### Work task
Below are the records; copy out every line that holds the word "لتسليمهم".

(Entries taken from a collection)
┌──

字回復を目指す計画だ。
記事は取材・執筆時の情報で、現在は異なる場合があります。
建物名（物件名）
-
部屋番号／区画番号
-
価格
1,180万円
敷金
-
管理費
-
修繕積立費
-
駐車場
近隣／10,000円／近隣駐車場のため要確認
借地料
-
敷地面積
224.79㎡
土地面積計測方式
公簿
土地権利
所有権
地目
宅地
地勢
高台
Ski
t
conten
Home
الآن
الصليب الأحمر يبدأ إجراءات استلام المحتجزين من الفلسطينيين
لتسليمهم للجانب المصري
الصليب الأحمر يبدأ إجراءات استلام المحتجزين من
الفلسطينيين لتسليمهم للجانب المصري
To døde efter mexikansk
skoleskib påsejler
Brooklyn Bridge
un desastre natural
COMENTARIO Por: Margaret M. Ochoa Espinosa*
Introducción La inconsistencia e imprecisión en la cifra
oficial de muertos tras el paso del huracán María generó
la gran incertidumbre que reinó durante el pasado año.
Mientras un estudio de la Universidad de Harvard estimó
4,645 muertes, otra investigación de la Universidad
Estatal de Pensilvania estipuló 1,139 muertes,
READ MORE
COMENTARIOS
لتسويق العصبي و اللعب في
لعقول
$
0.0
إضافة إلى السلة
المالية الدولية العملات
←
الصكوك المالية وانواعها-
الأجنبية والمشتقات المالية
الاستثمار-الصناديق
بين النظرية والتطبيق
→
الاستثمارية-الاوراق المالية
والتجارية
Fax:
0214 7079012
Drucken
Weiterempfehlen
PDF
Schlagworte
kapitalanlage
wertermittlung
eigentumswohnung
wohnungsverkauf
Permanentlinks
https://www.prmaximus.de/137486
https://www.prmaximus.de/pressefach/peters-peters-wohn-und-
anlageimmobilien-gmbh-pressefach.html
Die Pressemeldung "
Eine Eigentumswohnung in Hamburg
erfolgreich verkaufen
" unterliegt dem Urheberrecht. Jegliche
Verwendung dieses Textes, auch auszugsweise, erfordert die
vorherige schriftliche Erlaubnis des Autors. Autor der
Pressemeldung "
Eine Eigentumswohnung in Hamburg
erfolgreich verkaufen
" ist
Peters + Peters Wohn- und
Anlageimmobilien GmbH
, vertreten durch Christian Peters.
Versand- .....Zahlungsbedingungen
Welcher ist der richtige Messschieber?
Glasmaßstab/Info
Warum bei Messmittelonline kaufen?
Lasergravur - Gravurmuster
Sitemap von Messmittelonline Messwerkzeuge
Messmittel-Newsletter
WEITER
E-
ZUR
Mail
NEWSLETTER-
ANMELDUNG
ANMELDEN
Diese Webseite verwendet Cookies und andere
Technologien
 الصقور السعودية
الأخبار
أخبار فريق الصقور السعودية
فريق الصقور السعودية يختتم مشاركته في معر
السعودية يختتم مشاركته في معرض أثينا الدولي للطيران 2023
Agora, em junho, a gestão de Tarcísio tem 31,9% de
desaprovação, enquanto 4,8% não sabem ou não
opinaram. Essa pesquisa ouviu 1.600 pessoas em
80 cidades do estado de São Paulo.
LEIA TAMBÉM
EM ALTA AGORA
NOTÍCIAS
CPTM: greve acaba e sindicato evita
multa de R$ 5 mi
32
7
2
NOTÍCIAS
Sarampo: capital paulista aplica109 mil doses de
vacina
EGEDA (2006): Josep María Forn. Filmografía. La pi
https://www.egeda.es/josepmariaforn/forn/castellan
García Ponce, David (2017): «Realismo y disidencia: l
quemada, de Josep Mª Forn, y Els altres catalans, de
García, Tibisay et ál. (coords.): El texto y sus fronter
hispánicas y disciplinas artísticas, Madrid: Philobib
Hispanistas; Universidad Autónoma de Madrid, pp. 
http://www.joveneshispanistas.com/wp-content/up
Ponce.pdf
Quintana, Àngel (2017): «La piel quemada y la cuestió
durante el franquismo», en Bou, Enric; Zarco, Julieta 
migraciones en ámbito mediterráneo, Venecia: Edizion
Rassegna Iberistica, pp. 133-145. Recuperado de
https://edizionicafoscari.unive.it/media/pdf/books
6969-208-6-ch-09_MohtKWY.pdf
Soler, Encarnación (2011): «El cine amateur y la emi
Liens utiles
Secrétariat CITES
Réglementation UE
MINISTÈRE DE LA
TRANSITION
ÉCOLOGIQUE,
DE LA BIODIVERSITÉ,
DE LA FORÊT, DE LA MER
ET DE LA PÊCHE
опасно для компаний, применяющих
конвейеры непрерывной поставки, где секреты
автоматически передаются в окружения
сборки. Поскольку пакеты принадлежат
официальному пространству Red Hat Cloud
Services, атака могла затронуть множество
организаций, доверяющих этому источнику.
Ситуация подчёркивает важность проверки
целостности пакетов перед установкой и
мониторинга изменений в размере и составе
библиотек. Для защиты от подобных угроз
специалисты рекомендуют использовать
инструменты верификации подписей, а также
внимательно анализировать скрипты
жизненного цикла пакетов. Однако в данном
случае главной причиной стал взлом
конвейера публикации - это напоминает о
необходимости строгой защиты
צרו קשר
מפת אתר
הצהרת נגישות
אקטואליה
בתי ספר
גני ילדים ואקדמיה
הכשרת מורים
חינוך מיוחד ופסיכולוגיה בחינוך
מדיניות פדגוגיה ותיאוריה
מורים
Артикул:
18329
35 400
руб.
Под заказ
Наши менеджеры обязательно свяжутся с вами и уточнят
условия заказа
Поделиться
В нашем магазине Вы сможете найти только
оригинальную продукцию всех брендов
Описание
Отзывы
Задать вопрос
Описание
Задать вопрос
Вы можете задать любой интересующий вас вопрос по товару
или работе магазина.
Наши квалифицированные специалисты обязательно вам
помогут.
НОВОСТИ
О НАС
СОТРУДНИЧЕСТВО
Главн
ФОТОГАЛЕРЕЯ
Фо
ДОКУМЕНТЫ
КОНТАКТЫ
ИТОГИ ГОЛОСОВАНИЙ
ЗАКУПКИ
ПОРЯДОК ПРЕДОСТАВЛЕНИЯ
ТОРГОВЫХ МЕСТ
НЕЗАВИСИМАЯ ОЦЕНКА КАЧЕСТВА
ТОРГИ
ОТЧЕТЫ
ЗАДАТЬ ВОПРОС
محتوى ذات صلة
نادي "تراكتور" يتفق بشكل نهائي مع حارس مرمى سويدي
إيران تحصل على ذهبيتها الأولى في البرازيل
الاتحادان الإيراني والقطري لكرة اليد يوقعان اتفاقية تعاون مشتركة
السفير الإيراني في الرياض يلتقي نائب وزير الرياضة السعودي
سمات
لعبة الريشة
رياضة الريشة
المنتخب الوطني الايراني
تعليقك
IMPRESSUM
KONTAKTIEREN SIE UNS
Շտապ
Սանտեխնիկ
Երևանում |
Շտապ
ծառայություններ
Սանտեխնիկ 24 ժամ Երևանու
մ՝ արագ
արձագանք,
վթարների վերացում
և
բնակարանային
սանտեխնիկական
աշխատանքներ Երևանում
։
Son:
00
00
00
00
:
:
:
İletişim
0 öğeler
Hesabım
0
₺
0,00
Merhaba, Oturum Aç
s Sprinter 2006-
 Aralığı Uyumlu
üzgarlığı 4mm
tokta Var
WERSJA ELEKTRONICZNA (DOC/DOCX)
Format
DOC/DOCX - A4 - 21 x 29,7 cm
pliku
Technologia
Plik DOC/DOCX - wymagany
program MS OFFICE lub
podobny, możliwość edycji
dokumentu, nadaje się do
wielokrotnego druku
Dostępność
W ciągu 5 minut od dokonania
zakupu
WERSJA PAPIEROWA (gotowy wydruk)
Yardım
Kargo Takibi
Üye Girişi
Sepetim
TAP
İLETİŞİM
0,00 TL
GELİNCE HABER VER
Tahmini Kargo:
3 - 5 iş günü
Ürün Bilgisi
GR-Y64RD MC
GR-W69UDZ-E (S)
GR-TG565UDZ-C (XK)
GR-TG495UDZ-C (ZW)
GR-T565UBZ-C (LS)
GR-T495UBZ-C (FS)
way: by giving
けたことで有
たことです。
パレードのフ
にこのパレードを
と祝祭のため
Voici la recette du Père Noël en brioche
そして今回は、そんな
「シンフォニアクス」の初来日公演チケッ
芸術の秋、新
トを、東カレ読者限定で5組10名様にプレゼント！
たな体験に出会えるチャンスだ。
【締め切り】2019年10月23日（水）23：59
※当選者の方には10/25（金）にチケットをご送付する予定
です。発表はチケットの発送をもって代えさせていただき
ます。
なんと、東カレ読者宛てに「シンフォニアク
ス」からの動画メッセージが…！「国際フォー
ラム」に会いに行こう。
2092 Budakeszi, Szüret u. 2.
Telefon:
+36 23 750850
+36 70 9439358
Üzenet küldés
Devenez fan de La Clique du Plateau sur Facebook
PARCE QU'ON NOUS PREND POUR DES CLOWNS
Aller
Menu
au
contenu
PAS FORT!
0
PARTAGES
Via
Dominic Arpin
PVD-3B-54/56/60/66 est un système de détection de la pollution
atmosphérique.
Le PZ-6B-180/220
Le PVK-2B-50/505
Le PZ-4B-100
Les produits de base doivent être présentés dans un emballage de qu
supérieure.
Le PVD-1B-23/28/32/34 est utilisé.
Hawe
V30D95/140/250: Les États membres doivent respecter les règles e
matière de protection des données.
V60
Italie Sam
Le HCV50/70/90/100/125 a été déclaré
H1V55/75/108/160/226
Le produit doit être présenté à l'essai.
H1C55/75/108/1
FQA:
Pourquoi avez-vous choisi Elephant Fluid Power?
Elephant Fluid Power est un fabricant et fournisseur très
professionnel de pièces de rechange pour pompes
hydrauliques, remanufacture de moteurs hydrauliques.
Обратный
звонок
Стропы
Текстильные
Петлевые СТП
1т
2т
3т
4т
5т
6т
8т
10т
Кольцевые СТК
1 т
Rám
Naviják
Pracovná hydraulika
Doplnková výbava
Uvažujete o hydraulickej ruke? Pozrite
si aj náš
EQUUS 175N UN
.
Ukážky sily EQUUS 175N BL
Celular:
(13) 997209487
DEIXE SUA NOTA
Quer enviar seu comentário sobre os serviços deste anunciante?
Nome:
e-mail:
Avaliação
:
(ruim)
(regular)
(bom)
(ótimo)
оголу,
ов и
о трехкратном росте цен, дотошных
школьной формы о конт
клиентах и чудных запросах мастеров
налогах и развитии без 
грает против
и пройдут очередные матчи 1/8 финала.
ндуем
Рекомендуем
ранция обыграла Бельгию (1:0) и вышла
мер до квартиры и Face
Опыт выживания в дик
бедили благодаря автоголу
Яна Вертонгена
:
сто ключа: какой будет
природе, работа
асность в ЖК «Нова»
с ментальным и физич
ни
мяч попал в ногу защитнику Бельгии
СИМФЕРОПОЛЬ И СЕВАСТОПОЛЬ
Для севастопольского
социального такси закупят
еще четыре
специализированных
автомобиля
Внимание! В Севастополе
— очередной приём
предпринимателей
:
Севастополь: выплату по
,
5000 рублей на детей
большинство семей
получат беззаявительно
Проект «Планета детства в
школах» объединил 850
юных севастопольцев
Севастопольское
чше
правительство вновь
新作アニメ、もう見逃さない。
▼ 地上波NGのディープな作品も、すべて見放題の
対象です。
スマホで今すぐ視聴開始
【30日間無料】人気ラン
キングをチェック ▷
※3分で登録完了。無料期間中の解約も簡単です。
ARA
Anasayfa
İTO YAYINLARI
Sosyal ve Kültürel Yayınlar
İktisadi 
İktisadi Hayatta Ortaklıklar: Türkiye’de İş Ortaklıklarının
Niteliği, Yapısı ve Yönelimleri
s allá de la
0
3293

└──

### Answer box
لتسليمهم للجانب المصري
الفلسطينيين لتسليمهم للجانب المصري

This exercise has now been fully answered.